━━━━━ DATA UNDER STUDY ━━━━━

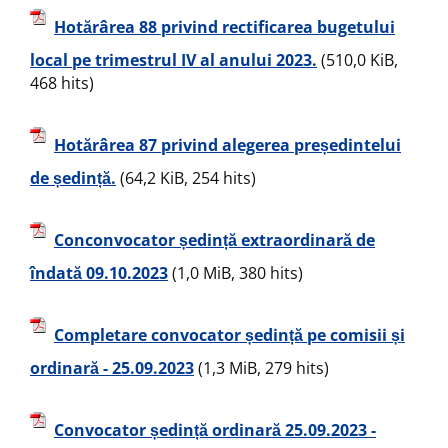
Hotărârea 88 privind rectificarea bugetului
local pe trimestrul IV al anului 2023.
(510,0 KiB,
468 hits)
Hotărârea 87 privind alegerea președintelui
de ședință.
(64,2 KiB, 254 hits)
Conconvocator ședință extraordinară de
îndată 09.10.2023
(1,0 MiB, 380 hits)
Completare convocator ședință pe comisii și
ordinară - 25.09.2023
(1,3 MiB, 279 hits)
Convocator ședință ordinară 25.09.2023 -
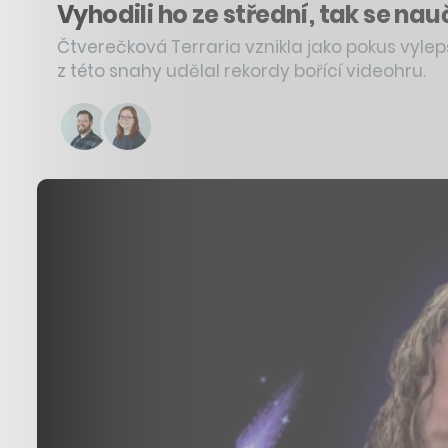
Vyhodili ho ze střední, tak se na
Čtverečková Terraria vznikla jako pokus vylepš
z této snahy udělal rekordy bořící videohru.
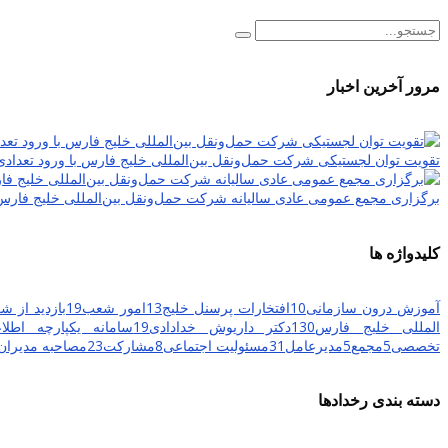
مرور آخرین اخبار
تقویت توان لجستیکی شرکت حمل‌ونقل بین‌المللی خلیج فارس با ورود تعدادی
برگزاری مجمع عمومی عادی سالیانه شرکت حمل‌ونقل بین‌المللی خلیج فارس
کلیدواژه ها
آموزش درون سازمانی
10
افتخارات پرسنل خلیج
13
امور شعب
19
بازدید از شع
المللی خلیج فارس
130
دکتر داریوش خدادادی
19
سامانه یکپارچه اطلاعا
تخصصی
5
مجمع
5
مدیرعامل
31
مسئولیت اجتماعی
8
مشارکت
23
مصاحبه مدیران 
دسته بندی رخدادها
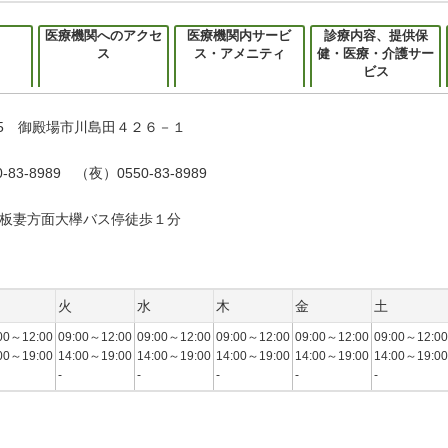
医療機関へのアクセ
医療機関内サービ
診療内容、提供保
ス
ス・アメニティ
健・医療・介護サー
ビス
045 御殿場市川島田４２６－１
-83-8989 （夜）0550-83-8989
板妻方面大欅バス停徒歩１分
火
水
木
金
土
00～12:00
09:00～12:00
09:00～12:00
09:00～12:00
09:00～12:00
09:00～12:00
00～19:00
14:00～19:00
14:00～19:00
14:00～19:00
14:00～19:00
14:00～19:00
-
-
-
-
-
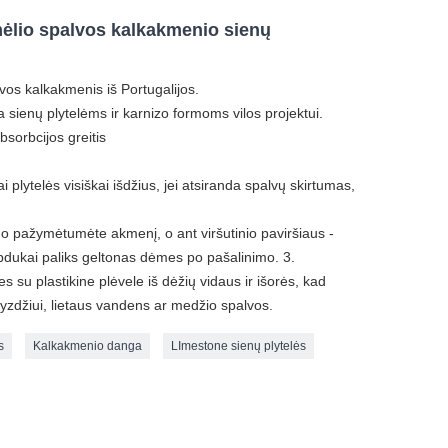
ėlio spalvos kalkakmenio sienų
os kalkakmenis iš Portugalijos.
a sienų plytelėms ir karnizo formoms vilos projektui.
bsorbcijos greitis
i plytelės visiškai išdžius, jei atsiranda spalvų skirtumas,
no pažymėtumėte akmenį, o ant viršutinio paviršiaus -
lipdukai paliks geltonas dėmes po pašalinimo. 3.
s su plastikine plėvele iš dėžių vidaus ir išorės, kad
vyzdžiui, lietaus vandens ar medžio spalvos.
s
Kalkakmenio danga
LImestone sienų plytelės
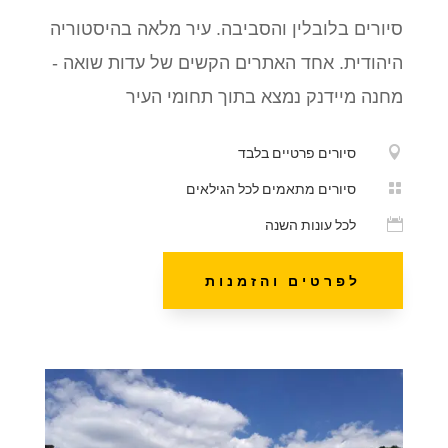
סיורים בלובלין והסביבה. עיר מלאה בהיסטוריה
היהודית. אחד האתרים הקשים של עדות שואה -
מחנה מיידנק נמצא בתוך תחומי העיר

סיורים פרטיים בלבד

סיורים מתאמים לכל הגילאים

לכל עונות השנה
לפרטים והזמנות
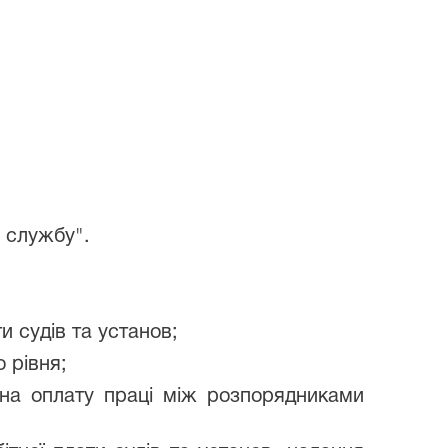
у службу".
и судів та установ;
 рівня;
на оплату праці між розпорядниками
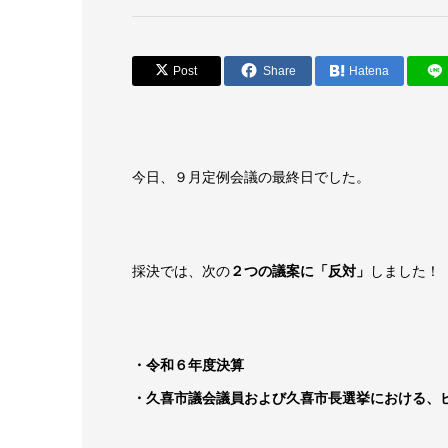
Post
Share
Hatena
今日、９月定例会議の最終日でした。
採決では、次の
２つの議案に「反対」
しました！
・令和６年度決算
・久喜市議会議員および久喜市長選挙における、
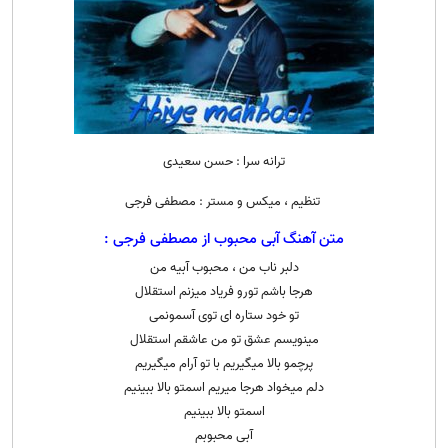
ترانه سرا : حسن سعیدی
تنظیم ، میکس و مستر : مصطفی فرجی
متن آهنگ آبی محبوب از مصطفی فرجی :
دلبر ناب من ، محبوب آبیه من
هرجا باشم تورو فریاد میزنم استقلال
تو خود ستاره ای توی آسمونمی
مینویسم عشق تو من عاشقم استقلال
پرچمو بالا میگیریم با تو آرام میگیریم
دلم میخواد هرجا میریم اسمتو بالا ببینیم
اسمتو بالا ببینیم
آبی محبوبم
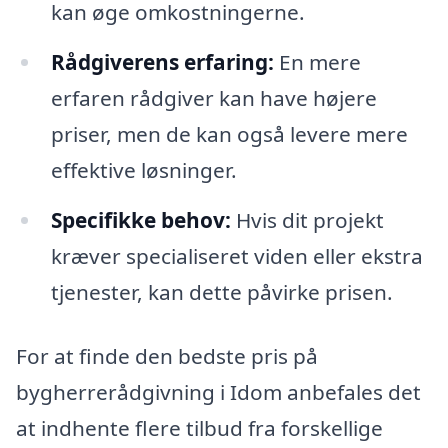
kan øge omkostningerne.
Rådgiverens erfaring:
En mere
erfaren rådgiver kan have højere
priser, men de kan også levere mere
effektive løsninger.
Specifikke behov:
Hvis dit projekt
kræver specialiseret viden eller ekstra
tjenester, kan dette påvirke prisen.
For at finde den bedste pris på
bygherrerådgivning i Idom anbefales det
at indhente flere tilbud fra forskellige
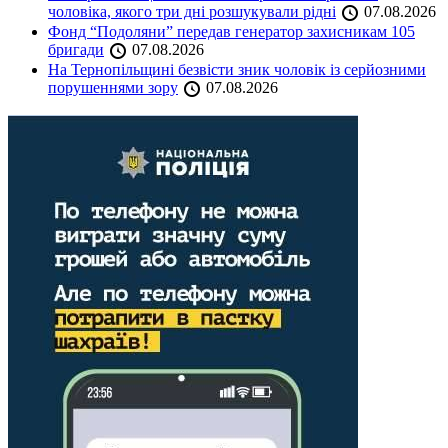
чоловіка, якого три дні розшукували рідні
07.08.2026
Фонд “Подоляни” передав генератор захисникам 105
бригади
07.08.2026
На Тернопільщині безвісти зник чоловік із серйозними
порушеннями зору
07.08.2026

━━━━━

*EXERCISE BRIEF*.
Filter the records down to the lines containing the word "hits", and copy those.

*SOLUTION TO THIS EXERCISE*.
468 hits)
(64,2 KiB, 254 hits)
(1,0 MiB, 380 hits)
(1,3 MiB, 279 hits)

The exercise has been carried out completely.